Agnaldo da Conceição Esquincalha

Doutorando em Educação Matemática (PUC-SP)

Introdução

Para dar apoio à implementação do novo currículo de Matemática, ocorrida em fevereiro de 2011, a Secretaria de Estado de Educação do Rio de Janeiro estabeleceu uma parceria com a Fundação Centro de Ciências e Educação Superior a Distância do Estado do Rio de Janeiro (Fundação Cecierj), para elaboração e implementação de um Programa de Formação Continuada para Professores de Matemática.

O programa proposto pela Fundação Cecierj está dividido em duas etapas: um curso de aperfeiçoamento em ensino de Matemática, com 180h, em que os professores em serviço cursam quatro disciplinas bimestrais cujos conteúdos estão associados à proposta do novo currículo, chamado Currículo Mínimo, e uma disciplina que discute questões curriculares em Matemática.

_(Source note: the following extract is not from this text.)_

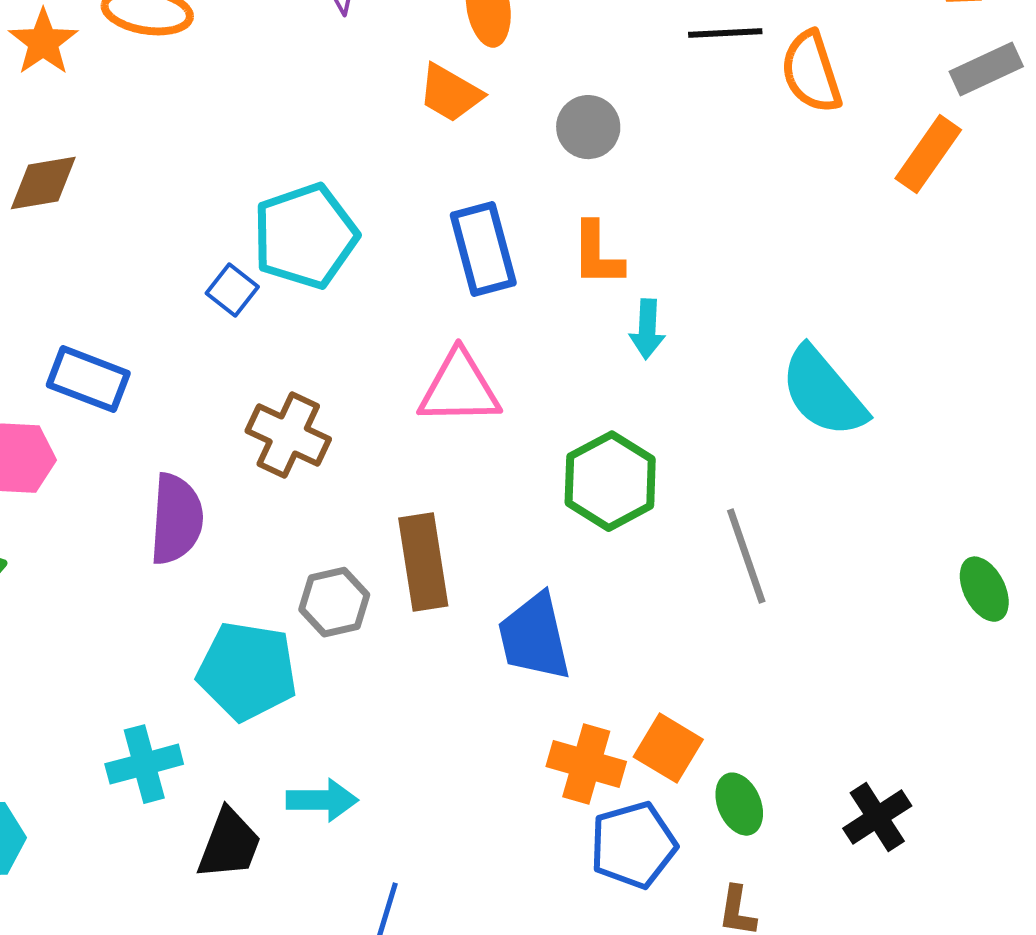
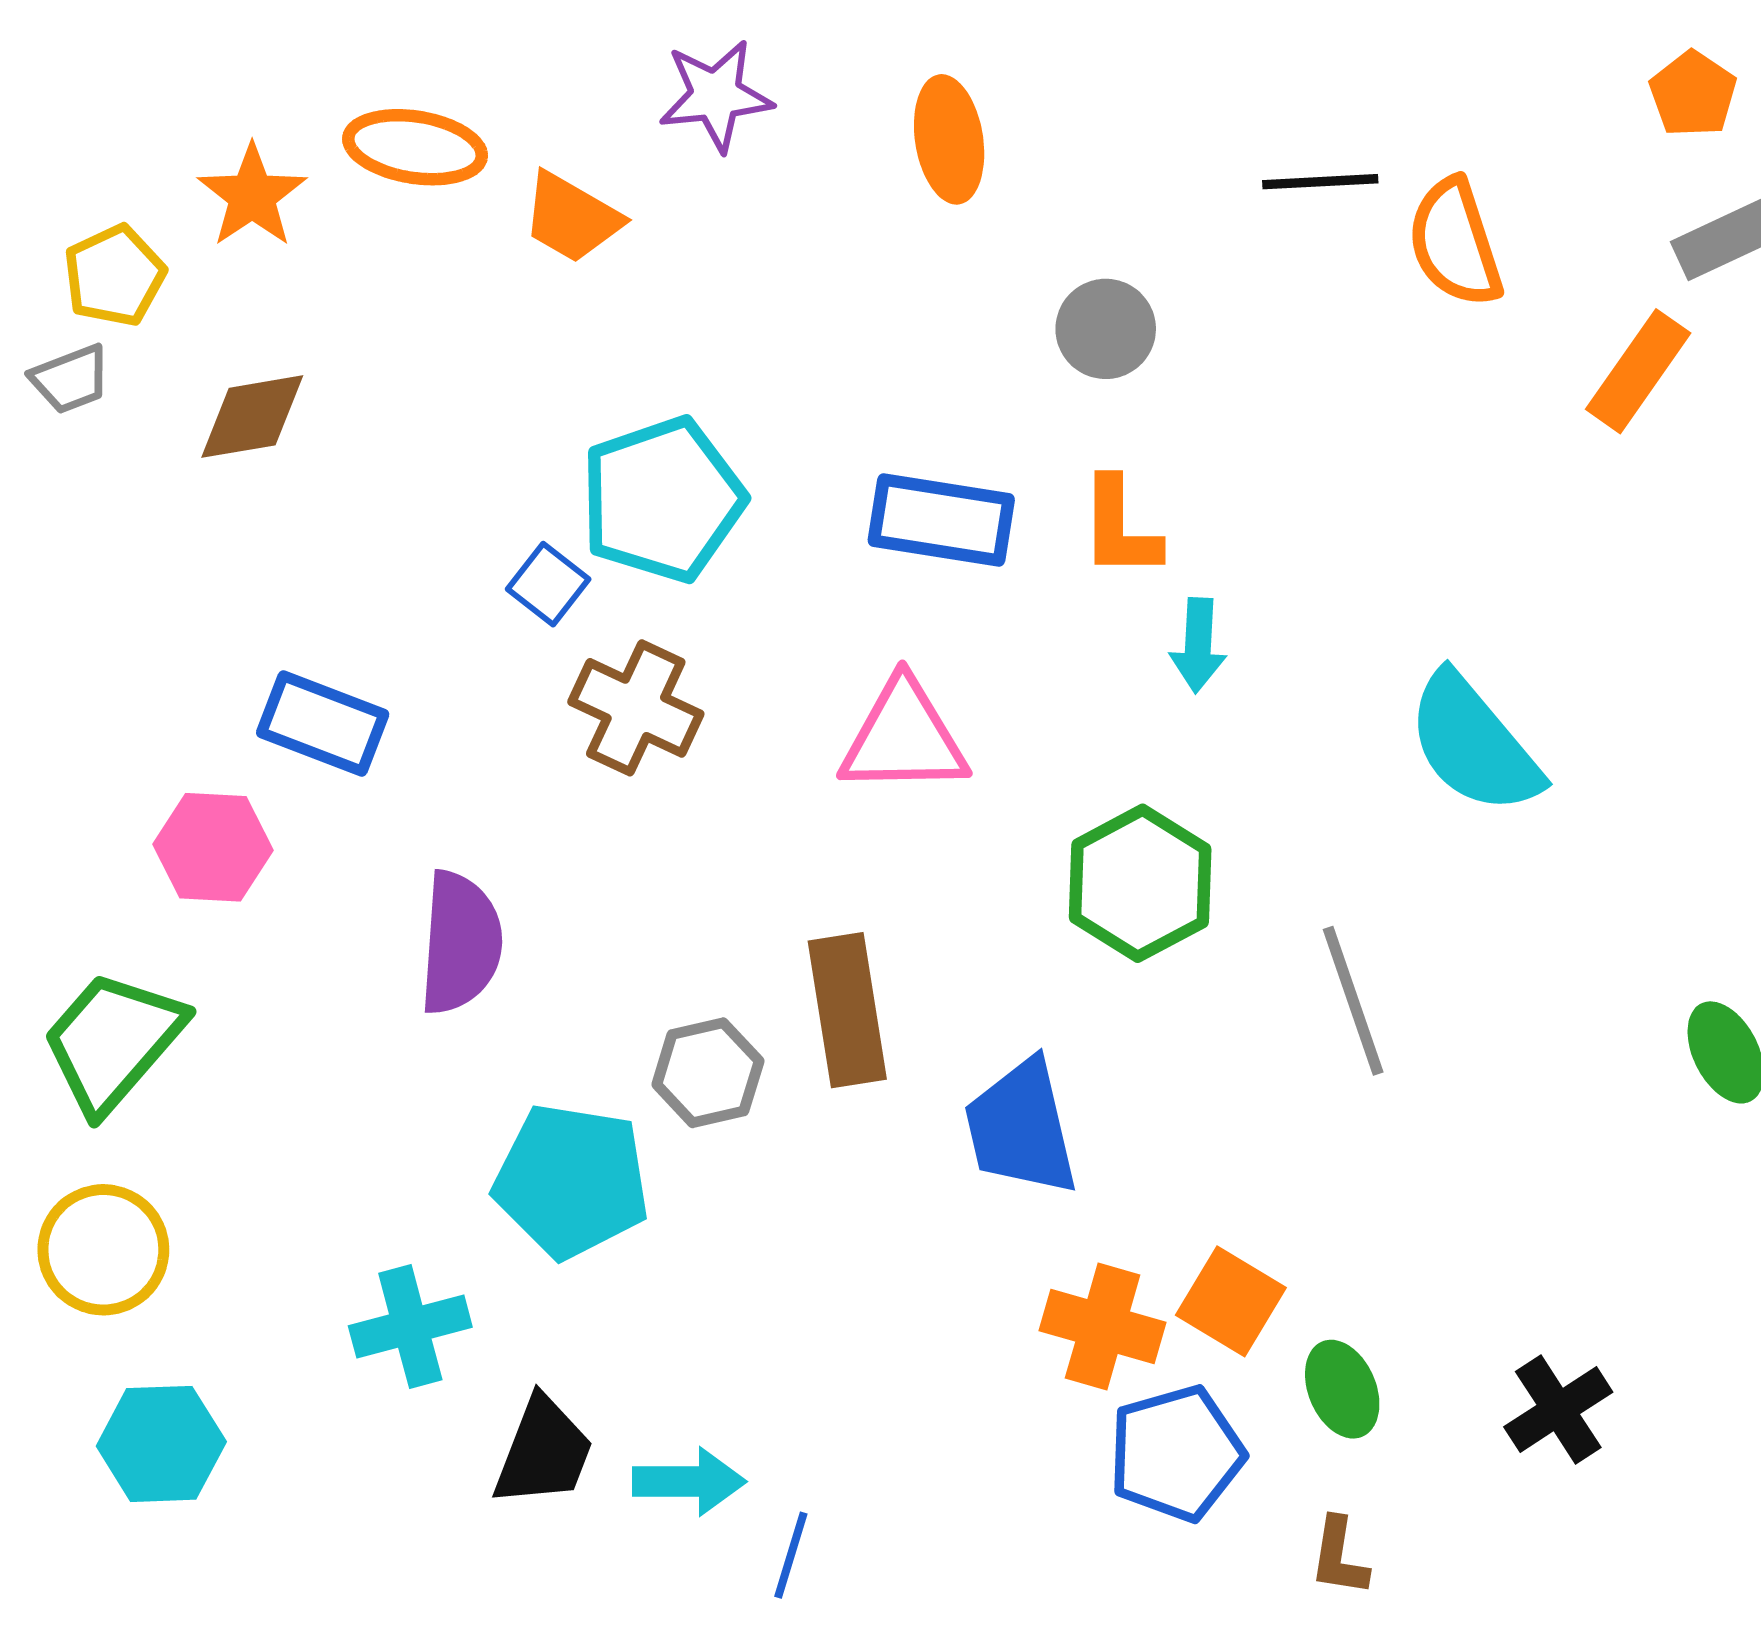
orange trapezoid: (450, 93) -> (572, 218), moved
blue rectangle: (483, 249) -> (941, 520), turned -66
brown cross: (288, 435) -> (636, 708), moved
cyan arrow: (322, 800) -> (689, 1482), moved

A segunda etapa, opcional e complementar à primeira, de responsabilidade da Universidade Federal Fluminense, é um curso de especialização em Novas Tecnologias para o Ensino de Matemática.

Nosso interesse se situa na primeira etapa do Programa de Formação Continuada, o curso de aperfeiçoamento; este texto trata dos processos de mediação pedagógica implementados nas três primeiras disciplinas da primeira turma do curso, iniciado em agosto de 2011. Foram atendidos cerca de mil professores da rede estadual. Um grupo de 32 tutores foi acompanhado por um período de seis meses, por meio de etnografia digital, a fim de identificar suas estratégias de mediação em fóruns de discussão e categorizá-los a partir dessas estratégias.

O curso de aperfeiçoamento em Ensino de Matemática

A abordagem do curso de aperfeiçoamento propõe a inserção de recursos tecnológicos na sala de aula dos professores cursistas. Sua estrutura foi inspirada em Mishra & Koehler (2006), que enfocam a necessária interligação entre os conhecimentos de conteúdo, os pedagógicos e os tecnológicos em atividades de ensino de Matemática. O quadro estrutural que esses autores abordam é conhecido como TPACK, sigla para Technology Pedagogical Content Knowledge – originalmente TPCK. A letra A foi agregada à sigla por esta teoria configurar-se como um “pacote total” das condições necessárias para que se faça uma integração real e eficiente da utilização de recursos tecnológicos no ambiente de ensino e aprendizagem em sala de aula.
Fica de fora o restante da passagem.